[TASK BRIEF] This exercise calls for the whole listing to be given again exactly, without images.

[WORKING DATA]
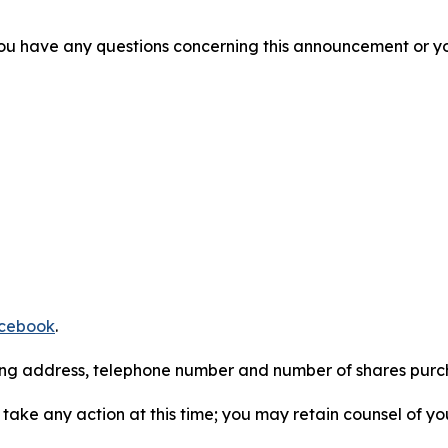
f you have any questions concerning this announcement or you
cebook
.
iling address, telephone number and number of shares pur
take any action at this time; you may retain counsel of y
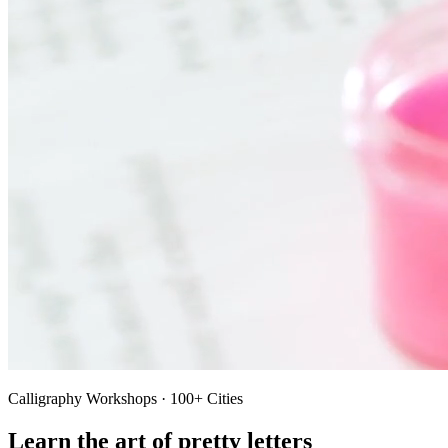
Calligraphy Workshops · 100+ Cities
Learn the art of pretty letters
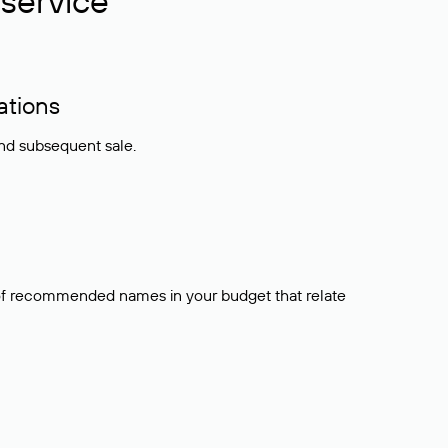
service
ations
and subsequent sale.
t of recommended names in your budget that relate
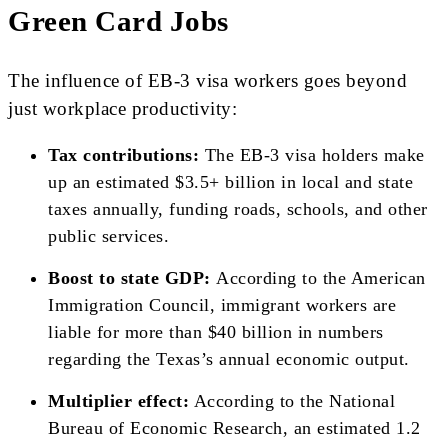
Green Card Jobs
The influence of EB-3 visa workers goes beyond
just workplace productivity:
Tax contributions:
The EB-3 visa holders make
up an estimated $3.5+ billion in local and state
taxes annually, funding roads, schools, and other
public services.
Boost to state GDP:
According to the American
Immigration Council, immigrant workers are
liable for more than $40 billion in numbers
regarding the Texas’s annual economic output.
Multiplier effect:
According to the National
Bureau of Economic Research, an estimated 1.2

[ANSWER SPACE]
f you have any questions concerning this announcement or you
cebook
.
iling address, telephone number and number of shares pur
take any action at this time; you may retain counsel of y
Calligraphy Workshops · 100+ Cities
Learn the art of pretty letters
service
ations
and subsequent sale.
t of recommended names in your budget that relate
Green Card Jobs
The influence of EB-3 visa workers goes beyond
just workplace productivity:
Tax contributions:
The EB-3 visa holders make
up an estimated $3.5+ billion in local and state
taxes annually, funding roads, schools, and other
public services.
Boost to state GDP:
According to the American
Immigration Council, immigrant workers are
liable for more than $40 billion in numbers
regarding the Texas’s annual economic output.
Multiplier effect:
According to the National
Bureau of Economic Research, an estimated 1.2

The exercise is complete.